Saw this forum and just thought I'd drop in.


----------



## gafftaper (Jan 31, 2009)

Welcome to the Booth! Where in this great big world are you? Perhaps someone can suggest a theater nearby for you to volunteer at and learn some new things. Community theaters usually love to have energetic students help out who have the right attitude and are eager to learn new things. 

The Search function is your friend!


----------



## freyyr (Jan 31, 2009)

Thanks for the welcome! I live in a small isolated town in British Columbia called Powell River. Surprisingly, we have two theatres - the one owned and operated by the local Rec complex, and the one owned by the school board at the high school (usually rented out to other events). For its size, this town is pretty big on the arts - we host an international choral festival called Kathaumixw as well as an annual music and fine arts festival, a film festival, and several miscellaneous folk festivals. The focus is typically on music.

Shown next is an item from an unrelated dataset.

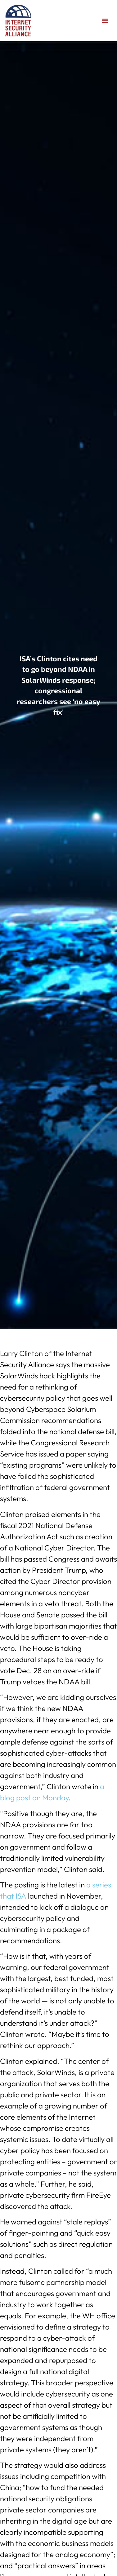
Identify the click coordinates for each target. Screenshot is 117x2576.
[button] (105, 21)
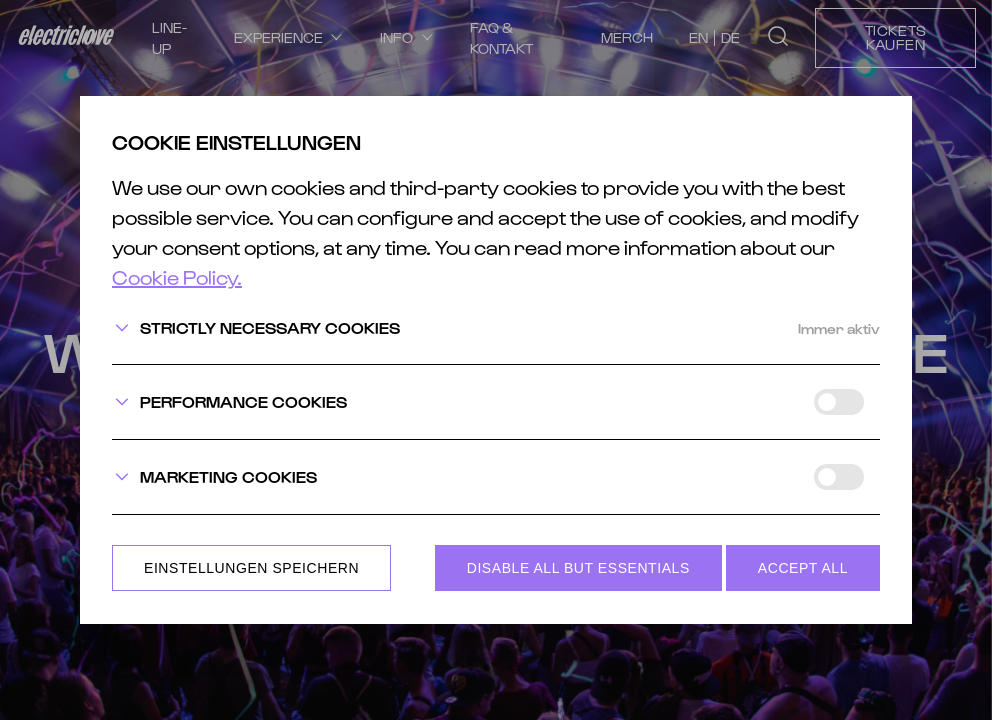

Our high school has a decent music department, with about 80-100 students enrolled. This April we're headed to Cuba as a band. The drama department also does a musical annually, usually in coordination with the music department.

There is a community theatre group (The Far Off Broadway Theatre Company) which typically does two musicals annually. For their summer show they're doing Chicago. I contacted the director a few days ago and I'll be doing something for the production - not quite sure what yet.


----------



## gafftaper (Jan 31, 2009)

I'm from Seattle. Although I've seen Powell River from a ship although I've never been there. Well I can't help you find any other nearby theaters obviously but it sounds like you are on a good path to get connected with the local community. We've got another CB member named Ben aka thebikingtechie who lives across the pond from you in Courtenay.


----------